## Aim of the task:
Please reproduce the listing word for word. Pictures stay out.

|---|

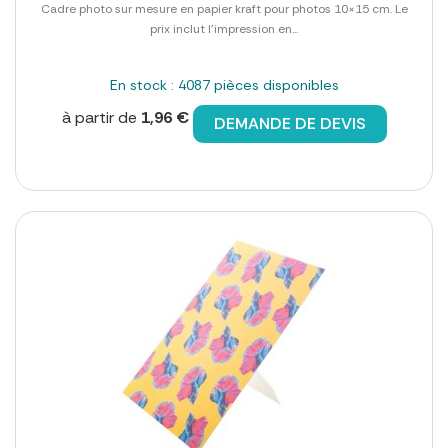
Cadre photo sur mesure en papier kraft pour photos 10×15 cm. Le
prix inclut l'impression en...
En stock : 4087 pièces disponibles
à partir de
1,96 €
DEMANDE DE DEVIS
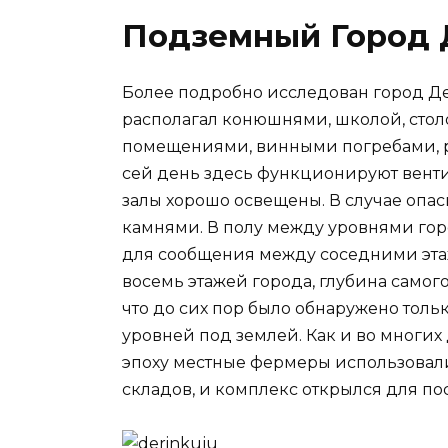
Подземный Город
Более подробно исследован город Де
располагал конюшнями, школой, стол
помещениями, винными погребами, 
сей день здесь функционируют венти
залы хорошо освещены. В случае опа
камнями. В полу между уровнями го
для сообщения между соседними эта
восемь этажей города, глубина самог
что до сих пор было обнаружено тольк
уровней под землей. Как и во многих
эпоху местные фермеры использовал
складов, и комплекс открылся для пос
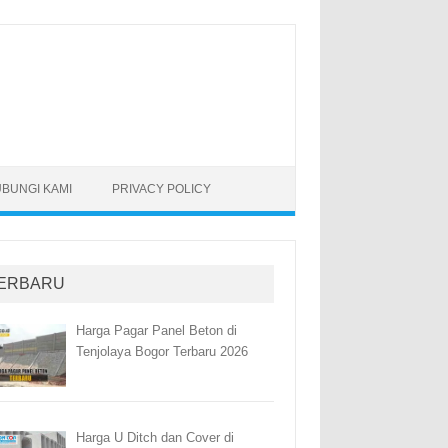
BUNGI KAMI
PRIVACY POLICY
ERBARU
Harga Pagar Panel Beton di
Tenjolaya Bogor Terbaru 2026
Harga U Ditch dan Cover di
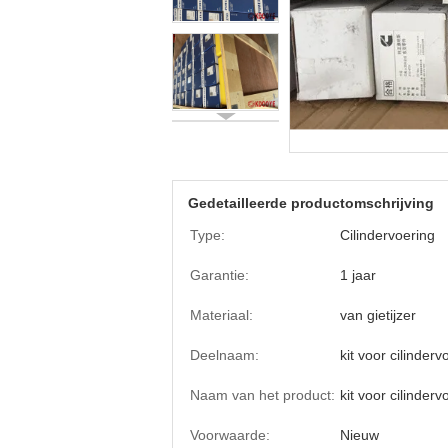
Gedetailleerde productomschrijving
Type:
Cilindervoering
Garantie:
1 jaar
Materiaal:
van gietijzer
Deelnaam:
kit voor cilinderv
Naam van het product:
kit voor cilinderv
Voorwaarde:
Nieuw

|---|

## Response below:
Cadre photo sur mesure en papier kraft pour photos 10×15 cm. Le
prix inclut l'impression en...
En stock : 4087 pièces disponibles
à partir de
1,96 €
DEMANDE DE DEVIS
Подземный Город
Более подробно исследован город Де
располагал конюшнями, школой, стол
помещениями, винными погребами, 
сей день здесь функционируют венти
залы хорошо освещены. В случае опа
камнями. В полу между уровнями го
для сообщения между соседними эта
восемь этажей города, глубина самог
что до сих пор было обнаружено тольк
уровней под землей. Как и во многих
эпоху местные фермеры использовал
складов, и комплекс открылся для пос
BUNGI KAMI
PRIVACY POLICY
ERBARU
Harga Pagar Panel Beton di
Tenjolaya Bogor Terbaru 2026
Harga U Ditch dan Cover di
Gedetailleerde productomschrijving
Type:
Cilindervoering
Garantie:
1 jaar
Materiaal:
van gietijzer
Deelnaam:
kit voor cilinderv
Naam van het product:
kit voor cilinderv
Voorwaarde:
Nieuw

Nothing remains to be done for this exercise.